URL shortening

A URL shortening service is a service that allows users to create short URLs that resolve to a longer URL. A typical use case for one of these services is embedding a link in a tweet. Since tweets have length restrictions, embedding a long URL in a tweet can leave little room for a message. A URL shortening service allows users to substitute a much shorter URL for a longer URL and save space in a message. When users click on the shortened URL the service that provides the short URL automatically redirects the user's browser to the original, longer URL.
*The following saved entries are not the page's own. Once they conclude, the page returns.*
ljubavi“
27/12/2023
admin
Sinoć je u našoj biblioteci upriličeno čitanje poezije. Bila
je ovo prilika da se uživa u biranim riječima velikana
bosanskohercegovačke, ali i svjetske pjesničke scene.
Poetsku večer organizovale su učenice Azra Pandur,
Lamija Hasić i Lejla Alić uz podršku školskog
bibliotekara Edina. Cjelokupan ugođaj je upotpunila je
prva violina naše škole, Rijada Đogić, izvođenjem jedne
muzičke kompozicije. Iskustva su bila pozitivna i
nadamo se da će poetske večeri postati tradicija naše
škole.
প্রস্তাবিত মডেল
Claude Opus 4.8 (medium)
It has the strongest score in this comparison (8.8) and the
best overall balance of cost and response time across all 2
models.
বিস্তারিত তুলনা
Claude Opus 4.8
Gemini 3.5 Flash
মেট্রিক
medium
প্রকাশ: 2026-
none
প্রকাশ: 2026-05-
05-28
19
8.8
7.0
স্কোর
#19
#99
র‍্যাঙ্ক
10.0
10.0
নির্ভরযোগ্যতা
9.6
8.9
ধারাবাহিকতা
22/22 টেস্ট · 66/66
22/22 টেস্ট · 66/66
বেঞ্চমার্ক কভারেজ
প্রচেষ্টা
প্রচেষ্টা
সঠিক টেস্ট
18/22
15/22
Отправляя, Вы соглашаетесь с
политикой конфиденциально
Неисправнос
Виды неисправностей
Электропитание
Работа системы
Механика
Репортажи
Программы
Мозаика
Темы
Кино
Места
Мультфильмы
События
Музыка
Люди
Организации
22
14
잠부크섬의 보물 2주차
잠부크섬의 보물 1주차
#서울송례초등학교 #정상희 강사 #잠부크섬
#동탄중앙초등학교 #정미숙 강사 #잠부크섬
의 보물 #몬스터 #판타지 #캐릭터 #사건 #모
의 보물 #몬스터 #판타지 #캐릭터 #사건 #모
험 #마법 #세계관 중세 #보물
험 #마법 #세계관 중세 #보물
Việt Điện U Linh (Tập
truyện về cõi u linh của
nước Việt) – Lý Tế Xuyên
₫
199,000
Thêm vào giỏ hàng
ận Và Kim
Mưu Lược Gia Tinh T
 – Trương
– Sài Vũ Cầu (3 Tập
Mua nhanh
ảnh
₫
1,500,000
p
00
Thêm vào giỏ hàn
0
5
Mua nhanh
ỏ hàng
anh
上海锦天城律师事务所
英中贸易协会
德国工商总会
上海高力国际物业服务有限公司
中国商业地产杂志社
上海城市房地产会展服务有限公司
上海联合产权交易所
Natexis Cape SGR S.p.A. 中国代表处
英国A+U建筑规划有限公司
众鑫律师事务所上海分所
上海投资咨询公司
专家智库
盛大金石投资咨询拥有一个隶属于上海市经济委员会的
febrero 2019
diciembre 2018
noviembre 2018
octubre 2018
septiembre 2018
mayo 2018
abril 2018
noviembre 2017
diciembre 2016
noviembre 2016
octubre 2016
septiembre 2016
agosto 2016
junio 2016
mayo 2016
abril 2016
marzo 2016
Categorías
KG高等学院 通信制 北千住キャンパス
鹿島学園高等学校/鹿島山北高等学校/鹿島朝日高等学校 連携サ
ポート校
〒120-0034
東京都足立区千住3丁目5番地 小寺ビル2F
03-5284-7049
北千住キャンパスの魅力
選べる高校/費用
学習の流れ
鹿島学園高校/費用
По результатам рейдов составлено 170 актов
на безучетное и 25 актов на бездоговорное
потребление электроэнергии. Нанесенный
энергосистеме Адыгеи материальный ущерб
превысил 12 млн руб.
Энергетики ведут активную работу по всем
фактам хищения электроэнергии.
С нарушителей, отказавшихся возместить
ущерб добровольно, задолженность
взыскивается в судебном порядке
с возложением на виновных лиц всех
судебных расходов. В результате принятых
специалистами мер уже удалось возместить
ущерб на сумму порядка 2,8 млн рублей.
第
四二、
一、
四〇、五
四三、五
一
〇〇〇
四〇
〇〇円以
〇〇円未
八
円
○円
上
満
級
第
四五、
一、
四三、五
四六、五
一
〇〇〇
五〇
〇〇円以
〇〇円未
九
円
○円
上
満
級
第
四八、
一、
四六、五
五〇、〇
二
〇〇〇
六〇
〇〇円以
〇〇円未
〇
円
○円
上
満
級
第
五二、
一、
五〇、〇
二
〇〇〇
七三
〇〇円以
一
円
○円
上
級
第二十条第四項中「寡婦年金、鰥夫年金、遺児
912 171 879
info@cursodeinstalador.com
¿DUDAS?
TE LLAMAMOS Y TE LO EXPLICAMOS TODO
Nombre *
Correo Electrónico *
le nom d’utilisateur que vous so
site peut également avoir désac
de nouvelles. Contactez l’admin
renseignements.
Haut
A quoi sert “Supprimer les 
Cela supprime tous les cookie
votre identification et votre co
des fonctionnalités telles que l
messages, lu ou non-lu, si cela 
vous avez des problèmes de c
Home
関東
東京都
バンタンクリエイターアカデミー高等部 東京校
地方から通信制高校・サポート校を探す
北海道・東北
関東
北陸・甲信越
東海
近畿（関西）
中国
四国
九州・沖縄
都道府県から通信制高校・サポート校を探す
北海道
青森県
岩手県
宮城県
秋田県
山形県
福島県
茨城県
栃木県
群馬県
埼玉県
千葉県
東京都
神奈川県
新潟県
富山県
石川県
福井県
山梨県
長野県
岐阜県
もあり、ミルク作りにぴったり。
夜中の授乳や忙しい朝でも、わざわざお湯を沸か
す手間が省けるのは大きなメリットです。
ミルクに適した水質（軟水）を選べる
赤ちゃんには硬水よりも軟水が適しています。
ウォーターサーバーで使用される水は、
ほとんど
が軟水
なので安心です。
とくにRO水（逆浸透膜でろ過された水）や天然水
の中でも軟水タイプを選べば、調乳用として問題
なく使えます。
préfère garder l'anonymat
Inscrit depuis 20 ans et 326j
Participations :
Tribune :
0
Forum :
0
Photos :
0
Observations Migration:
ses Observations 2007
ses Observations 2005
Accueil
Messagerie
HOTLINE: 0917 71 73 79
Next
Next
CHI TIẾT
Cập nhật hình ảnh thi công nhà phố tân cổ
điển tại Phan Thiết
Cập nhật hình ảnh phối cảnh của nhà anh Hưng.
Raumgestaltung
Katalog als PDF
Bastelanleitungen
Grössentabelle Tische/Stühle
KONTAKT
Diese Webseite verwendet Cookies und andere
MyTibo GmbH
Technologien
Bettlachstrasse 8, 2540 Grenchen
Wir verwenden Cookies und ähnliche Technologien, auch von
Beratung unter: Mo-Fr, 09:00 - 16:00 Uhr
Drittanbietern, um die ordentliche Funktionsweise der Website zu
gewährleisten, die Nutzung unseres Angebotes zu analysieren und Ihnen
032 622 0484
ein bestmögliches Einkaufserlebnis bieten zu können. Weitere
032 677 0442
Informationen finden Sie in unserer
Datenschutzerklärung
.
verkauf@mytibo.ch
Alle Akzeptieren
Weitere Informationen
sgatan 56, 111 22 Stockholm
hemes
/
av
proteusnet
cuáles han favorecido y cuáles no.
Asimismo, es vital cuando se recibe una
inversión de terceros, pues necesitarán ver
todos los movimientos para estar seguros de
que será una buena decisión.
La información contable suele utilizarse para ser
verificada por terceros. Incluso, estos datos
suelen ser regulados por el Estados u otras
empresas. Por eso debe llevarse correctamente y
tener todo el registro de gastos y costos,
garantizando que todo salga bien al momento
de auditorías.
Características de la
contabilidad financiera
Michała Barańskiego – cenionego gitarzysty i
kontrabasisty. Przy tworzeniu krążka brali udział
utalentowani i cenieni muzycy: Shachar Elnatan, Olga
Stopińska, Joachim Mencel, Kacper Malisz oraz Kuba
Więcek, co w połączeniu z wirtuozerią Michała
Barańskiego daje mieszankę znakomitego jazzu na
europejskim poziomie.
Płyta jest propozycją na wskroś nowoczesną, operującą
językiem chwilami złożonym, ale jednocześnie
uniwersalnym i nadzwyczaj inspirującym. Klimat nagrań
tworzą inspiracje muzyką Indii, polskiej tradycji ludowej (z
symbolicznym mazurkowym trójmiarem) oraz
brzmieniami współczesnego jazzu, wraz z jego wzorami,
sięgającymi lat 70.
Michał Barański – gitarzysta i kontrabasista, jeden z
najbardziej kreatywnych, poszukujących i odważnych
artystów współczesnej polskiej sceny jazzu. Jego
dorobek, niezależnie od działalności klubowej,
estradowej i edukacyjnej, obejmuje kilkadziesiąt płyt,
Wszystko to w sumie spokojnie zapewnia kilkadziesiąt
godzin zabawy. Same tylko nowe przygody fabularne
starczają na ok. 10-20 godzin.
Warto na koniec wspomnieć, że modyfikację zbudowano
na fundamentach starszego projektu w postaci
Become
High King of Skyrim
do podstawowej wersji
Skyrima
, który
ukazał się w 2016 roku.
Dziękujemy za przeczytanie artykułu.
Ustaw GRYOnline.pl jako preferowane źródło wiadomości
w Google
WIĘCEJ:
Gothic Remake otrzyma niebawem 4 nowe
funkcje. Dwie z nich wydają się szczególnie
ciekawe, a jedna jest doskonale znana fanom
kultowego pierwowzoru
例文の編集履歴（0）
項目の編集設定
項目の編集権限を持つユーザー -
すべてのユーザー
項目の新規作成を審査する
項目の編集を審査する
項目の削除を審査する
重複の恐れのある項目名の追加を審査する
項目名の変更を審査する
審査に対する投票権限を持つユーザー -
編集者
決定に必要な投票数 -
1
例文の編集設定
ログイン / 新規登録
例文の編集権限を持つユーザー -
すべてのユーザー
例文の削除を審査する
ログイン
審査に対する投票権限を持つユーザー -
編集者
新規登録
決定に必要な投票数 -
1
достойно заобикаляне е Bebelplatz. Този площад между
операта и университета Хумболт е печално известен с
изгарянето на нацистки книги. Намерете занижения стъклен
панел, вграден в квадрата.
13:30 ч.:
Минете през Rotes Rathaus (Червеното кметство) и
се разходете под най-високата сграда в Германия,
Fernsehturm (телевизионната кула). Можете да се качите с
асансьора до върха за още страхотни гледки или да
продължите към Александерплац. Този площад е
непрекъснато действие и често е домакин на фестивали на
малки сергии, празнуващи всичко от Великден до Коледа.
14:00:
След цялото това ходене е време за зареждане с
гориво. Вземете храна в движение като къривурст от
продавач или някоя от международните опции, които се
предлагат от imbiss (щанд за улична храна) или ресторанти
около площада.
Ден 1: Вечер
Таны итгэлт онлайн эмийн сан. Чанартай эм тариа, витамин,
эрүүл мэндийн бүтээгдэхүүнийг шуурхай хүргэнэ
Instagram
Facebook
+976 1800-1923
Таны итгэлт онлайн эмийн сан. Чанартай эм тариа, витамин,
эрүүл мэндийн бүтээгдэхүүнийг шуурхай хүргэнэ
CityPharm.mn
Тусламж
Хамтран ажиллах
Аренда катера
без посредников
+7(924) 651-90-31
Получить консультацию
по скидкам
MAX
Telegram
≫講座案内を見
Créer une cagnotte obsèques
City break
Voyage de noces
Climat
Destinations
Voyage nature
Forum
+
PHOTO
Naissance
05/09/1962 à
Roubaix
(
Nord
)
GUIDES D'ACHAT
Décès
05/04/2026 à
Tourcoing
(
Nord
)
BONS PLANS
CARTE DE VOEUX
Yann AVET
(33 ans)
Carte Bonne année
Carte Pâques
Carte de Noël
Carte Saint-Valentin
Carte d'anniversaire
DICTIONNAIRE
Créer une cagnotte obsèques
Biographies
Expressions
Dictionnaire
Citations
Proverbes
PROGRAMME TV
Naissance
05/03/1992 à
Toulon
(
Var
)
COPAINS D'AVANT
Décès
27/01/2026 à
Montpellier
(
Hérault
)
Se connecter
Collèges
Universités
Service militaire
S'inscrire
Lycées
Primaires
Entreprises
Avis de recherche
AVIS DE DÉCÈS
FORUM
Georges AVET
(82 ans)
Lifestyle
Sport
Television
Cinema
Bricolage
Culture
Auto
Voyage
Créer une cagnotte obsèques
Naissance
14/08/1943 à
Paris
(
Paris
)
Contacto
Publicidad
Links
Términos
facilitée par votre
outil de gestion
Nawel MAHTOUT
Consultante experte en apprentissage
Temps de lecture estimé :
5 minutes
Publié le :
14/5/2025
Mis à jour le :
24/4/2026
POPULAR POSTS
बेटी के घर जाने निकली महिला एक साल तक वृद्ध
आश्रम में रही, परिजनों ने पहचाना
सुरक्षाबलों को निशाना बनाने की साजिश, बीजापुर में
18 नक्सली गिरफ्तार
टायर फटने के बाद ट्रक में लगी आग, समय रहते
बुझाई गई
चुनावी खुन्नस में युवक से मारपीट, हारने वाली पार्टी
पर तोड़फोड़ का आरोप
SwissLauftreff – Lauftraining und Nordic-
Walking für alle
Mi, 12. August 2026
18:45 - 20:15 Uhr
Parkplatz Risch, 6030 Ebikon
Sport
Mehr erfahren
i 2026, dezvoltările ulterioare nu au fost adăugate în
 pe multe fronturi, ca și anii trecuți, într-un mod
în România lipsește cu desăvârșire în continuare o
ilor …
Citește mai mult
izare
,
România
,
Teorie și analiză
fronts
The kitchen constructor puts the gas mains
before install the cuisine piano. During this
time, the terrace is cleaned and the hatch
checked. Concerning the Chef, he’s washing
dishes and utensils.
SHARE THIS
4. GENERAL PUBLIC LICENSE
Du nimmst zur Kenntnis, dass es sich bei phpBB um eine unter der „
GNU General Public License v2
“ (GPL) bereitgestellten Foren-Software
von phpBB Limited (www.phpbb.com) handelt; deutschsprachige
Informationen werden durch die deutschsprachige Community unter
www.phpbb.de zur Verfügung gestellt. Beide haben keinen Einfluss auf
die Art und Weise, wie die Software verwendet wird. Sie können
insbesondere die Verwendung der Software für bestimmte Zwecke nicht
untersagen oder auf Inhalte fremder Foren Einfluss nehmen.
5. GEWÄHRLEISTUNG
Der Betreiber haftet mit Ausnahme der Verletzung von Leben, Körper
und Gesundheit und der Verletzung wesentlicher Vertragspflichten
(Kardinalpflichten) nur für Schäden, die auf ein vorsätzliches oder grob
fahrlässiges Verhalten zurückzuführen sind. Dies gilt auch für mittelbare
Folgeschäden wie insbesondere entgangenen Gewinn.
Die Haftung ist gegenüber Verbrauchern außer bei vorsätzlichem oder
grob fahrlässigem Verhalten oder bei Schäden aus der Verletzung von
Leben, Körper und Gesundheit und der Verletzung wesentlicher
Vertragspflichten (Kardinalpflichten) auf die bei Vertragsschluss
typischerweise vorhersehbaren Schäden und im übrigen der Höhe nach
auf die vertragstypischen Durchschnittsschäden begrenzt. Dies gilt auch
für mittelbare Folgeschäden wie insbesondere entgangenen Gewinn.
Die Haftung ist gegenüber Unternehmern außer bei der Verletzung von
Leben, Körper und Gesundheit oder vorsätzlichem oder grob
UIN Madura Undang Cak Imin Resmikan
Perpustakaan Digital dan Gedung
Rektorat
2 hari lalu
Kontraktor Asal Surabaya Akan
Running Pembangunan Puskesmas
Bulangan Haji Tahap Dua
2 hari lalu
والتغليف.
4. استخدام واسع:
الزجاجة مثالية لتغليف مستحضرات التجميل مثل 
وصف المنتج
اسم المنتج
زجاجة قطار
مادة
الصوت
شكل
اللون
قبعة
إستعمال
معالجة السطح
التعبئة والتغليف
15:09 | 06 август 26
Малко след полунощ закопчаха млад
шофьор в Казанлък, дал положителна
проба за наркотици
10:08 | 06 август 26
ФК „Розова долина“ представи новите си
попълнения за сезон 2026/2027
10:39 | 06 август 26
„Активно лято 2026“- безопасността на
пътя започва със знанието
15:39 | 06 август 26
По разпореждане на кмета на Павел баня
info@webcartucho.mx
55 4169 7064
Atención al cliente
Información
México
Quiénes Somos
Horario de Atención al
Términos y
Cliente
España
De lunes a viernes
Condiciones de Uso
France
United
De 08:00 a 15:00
For example, bitly.com offers a popular URL shortening service. Here is an example of a shortened bitly URL that resolves to the course web page for CMSC 480: https://bit.ly/3dxnRDg. Clicking the link will take your browser briefly to the bitly web server, which will immediately issue a command to your browser to go instead to the original URL for the course web page.

In this programming assignment we are going to construct a network application that implements a simple URL shortening service.

What the application will do

The application will allow users to create shortened URLs and then use those shortened URLs. When a user submits a shortened URL to the server the server will respond with a command to the browser redirecting the user to the original URL that the shortened URL is based on.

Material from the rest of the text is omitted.